◆ Collected data ◆
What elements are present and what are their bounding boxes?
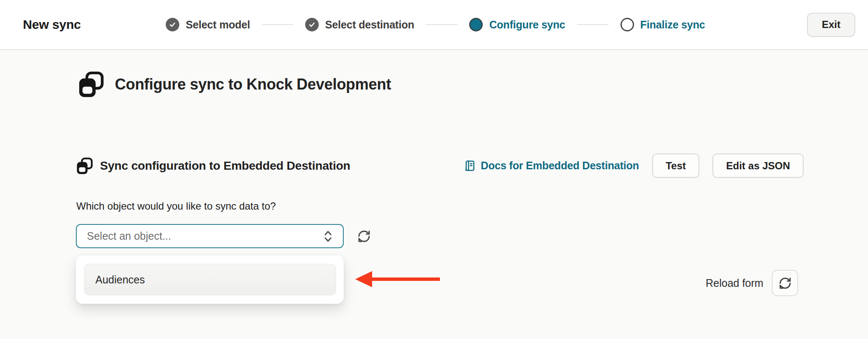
docs-link[interactable]: Docs for Embedded Destination — [463, 160, 639, 172]
empty-step-circle-icon — [620, 18, 634, 31]
page-heading-row: Configure sync to Knock Development — [78, 71, 391, 98]
section-title: Sync configuration to Embedded Destinati… — [100, 159, 351, 173]
reload-form-label: Reload form — [706, 277, 763, 289]
new-sync-wizard: New sync Select model Select destination… — [0, 0, 868, 339]
step-finalize-sync[interactable]: Finalize sync — [620, 18, 705, 31]
page-title: New sync — [23, 17, 81, 32]
wizard-stepper: Select model Select destination Configur… — [166, 18, 705, 31]
check-circle-icon — [305, 18, 319, 31]
reload-form-button[interactable] — [772, 270, 798, 296]
exit-button[interactable]: Exit — [807, 13, 855, 37]
check-circle-icon — [166, 18, 179, 31]
step-select-model[interactable]: Select model — [166, 18, 250, 31]
main-content: Configure sync to Knock Development Sync… — [0, 51, 868, 339]
docs-link-label: Docs for Embedded Destination — [481, 160, 639, 172]
dropdown-option-audiences[interactable]: Audiences — [84, 264, 336, 295]
sync-icon — [78, 71, 104, 98]
section-title-group: Sync configuration to Embedded Destinati… — [76, 157, 351, 174]
page-heading: Configure sync to Knock Development — [115, 76, 391, 93]
chevron-up-down-icon — [322, 229, 334, 244]
step-label: Configure sync — [489, 19, 565, 31]
object-select-dropdown: Audiences — [76, 255, 344, 304]
step-configure-sync[interactable]: Configure sync — [469, 18, 565, 31]
object-select[interactable]: Select an object... — [76, 224, 344, 248]
reload-form-row: Reload form — [706, 270, 798, 296]
refresh-icon — [779, 277, 792, 290]
step-label: Finalize sync — [640, 19, 705, 31]
edit-as-json-button[interactable]: Edit as JSON — [712, 154, 804, 178]
test-button[interactable]: Test — [652, 154, 700, 178]
book-icon — [463, 160, 476, 172]
step-select-destination[interactable]: Select destination — [305, 18, 414, 31]
object-select-placeholder: Select an object... — [87, 230, 322, 242]
step-connector — [262, 24, 293, 25]
step-connector — [577, 24, 609, 25]
section-actions: Docs for Embedded Destination Test Edit … — [463, 154, 804, 178]
step-label: Select model — [186, 19, 250, 31]
refresh-objects-icon[interactable] — [357, 229, 371, 244]
section-header-row: Sync configuration to Embedded Destinati… — [76, 154, 804, 178]
wizard-header: New sync Select model Select destination… — [0, 0, 868, 50]
step-connector — [426, 24, 457, 25]
sync-icon — [76, 157, 93, 174]
step-label: Select destination — [325, 19, 414, 31]
red-arrow-left-icon — [354, 270, 441, 289]
active-step-dot-icon — [469, 18, 483, 31]
object-question-label: Which object would you like to sync data… — [76, 200, 276, 212]
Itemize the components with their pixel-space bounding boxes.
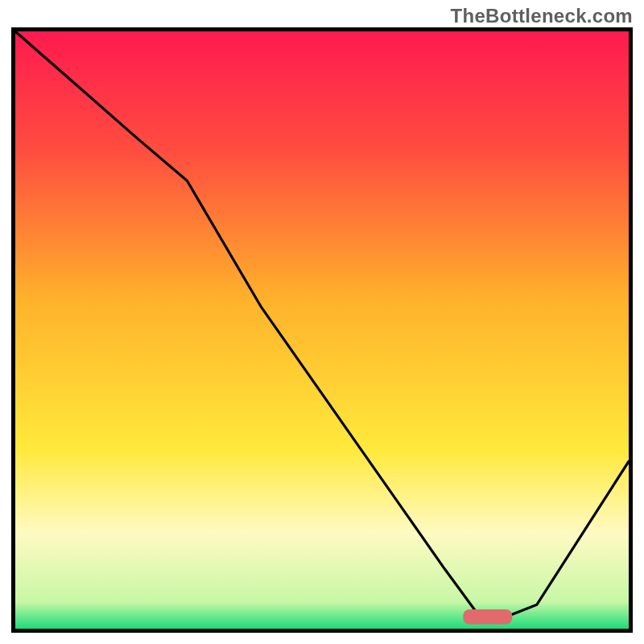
chart-frame <box>11 27 633 633</box>
watermark-text: TheBottleneck.com <box>451 5 633 27</box>
optimal-marker <box>463 609 512 625</box>
chart-container: TheBottleneck.com <box>0 0 644 644</box>
gradient-background <box>15 31 629 629</box>
chart-svg <box>15 31 629 629</box>
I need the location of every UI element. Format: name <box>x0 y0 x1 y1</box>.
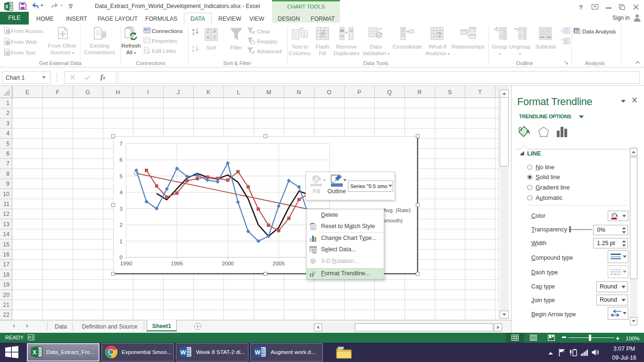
svg-text:1990: 1990 <box>120 261 132 266</box>
svg-text:0: 0 <box>120 255 123 260</box>
svg-text:5: 5 <box>120 173 123 179</box>
svg-text:1: 1 <box>120 239 123 244</box>
svg-text:2000: 2000 <box>222 261 234 266</box>
svg-text:1: 1 <box>6 100 9 107</box>
svg-text:Q: Q <box>387 89 392 96</box>
svg-text:I: I <box>147 89 149 96</box>
svg-text:21: 21 <box>3 302 9 308</box>
svg-text:6: 6 <box>120 157 123 163</box>
svg-text:N: N <box>297 89 301 96</box>
svg-text:O: O <box>327 89 331 96</box>
svg-text:20: 20 <box>3 292 9 298</box>
svg-text:H: H <box>116 89 120 96</box>
svg-text:7: 7 <box>6 160 9 167</box>
svg-text:X: X <box>5 4 8 9</box>
svg-text:13: 13 <box>3 221 9 228</box>
svg-text:A: A <box>7 30 9 33</box>
svg-text:9: 9 <box>6 181 9 187</box>
svg-text:Avg. (Rate): Avg. (Rate) <box>383 207 411 213</box>
svg-text:5: 5 <box>6 140 9 147</box>
svg-text:?: ? <box>437 31 442 39</box>
svg-text:3: 3 <box>6 120 9 127</box>
svg-text:4: 4 <box>120 189 123 195</box>
svg-text:Z: Z <box>192 32 195 35</box>
svg-text:A: A <box>206 35 209 40</box>
svg-text:S: S <box>448 89 452 96</box>
svg-text:A: A <box>213 29 216 34</box>
svg-text:2: 2 <box>6 110 9 116</box>
svg-text:16: 16 <box>3 251 9 258</box>
svg-text:18: 18 <box>3 272 9 278</box>
svg-text:X: X <box>33 349 37 356</box>
svg-text:22: 22 <box>3 312 9 318</box>
svg-text:F: F <box>56 89 59 96</box>
svg-text:E: E <box>25 89 29 96</box>
svg-text:A: A <box>192 49 195 52</box>
svg-text:Z: Z <box>206 29 209 34</box>
svg-text:17: 17 <box>3 261 9 268</box>
svg-text:M: M <box>266 89 271 96</box>
svg-text:W: W <box>181 349 186 356</box>
svg-text:10: 10 <box>3 191 9 197</box>
svg-text:19: 19 <box>3 281 9 288</box>
svg-text:4: 4 <box>6 130 9 137</box>
svg-text:R: R <box>418 89 422 96</box>
svg-text:15: 15 <box>3 241 9 248</box>
svg-text:11: 11 <box>3 201 9 207</box>
svg-text:K: K <box>206 89 211 96</box>
svg-text:G: G <box>85 89 90 96</box>
svg-text:smooth): smooth) <box>383 218 403 223</box>
svg-text:8: 8 <box>6 171 9 177</box>
svg-text:P: P <box>357 89 361 96</box>
svg-text:7: 7 <box>120 141 123 147</box>
svg-text:T: T <box>478 89 482 96</box>
svg-text:12: 12 <box>3 211 9 217</box>
svg-text:J: J <box>177 89 180 96</box>
svg-text:1995: 1995 <box>171 261 183 266</box>
svg-text:L: L <box>237 89 240 96</box>
svg-text:Z: Z <box>213 35 216 40</box>
svg-text:W: W <box>255 349 261 356</box>
svg-text:3: 3 <box>120 206 123 212</box>
svg-text:2: 2 <box>120 222 123 228</box>
svg-text:6: 6 <box>6 150 9 157</box>
svg-text:14: 14 <box>3 231 9 238</box>
svg-text:2005: 2005 <box>272 261 285 266</box>
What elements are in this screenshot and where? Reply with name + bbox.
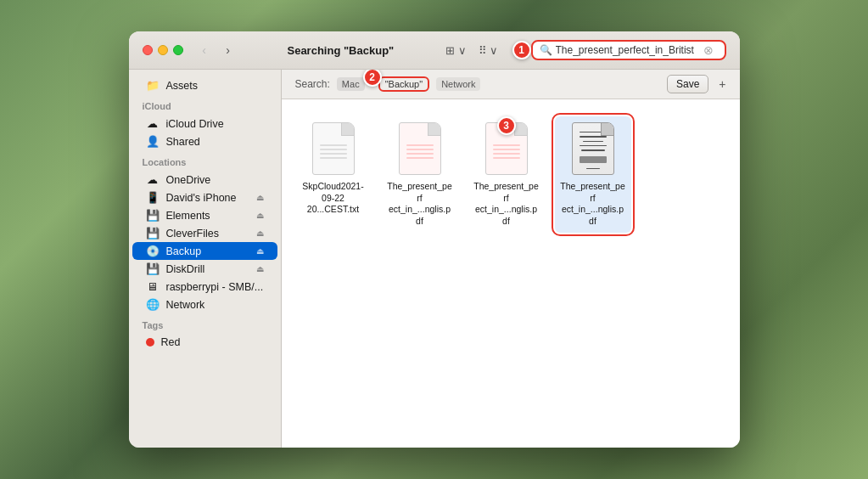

◆ REQUIRED ACTION ◆
Go through the data and gather every line that holds "TheBottleneck".

◆ WRITTEN REPLY ◆
watermark-text: TheBottleneck.com <box>451 5 633 27</box>
chart-container: TheBottleneck.com <box>0 0 644 644</box>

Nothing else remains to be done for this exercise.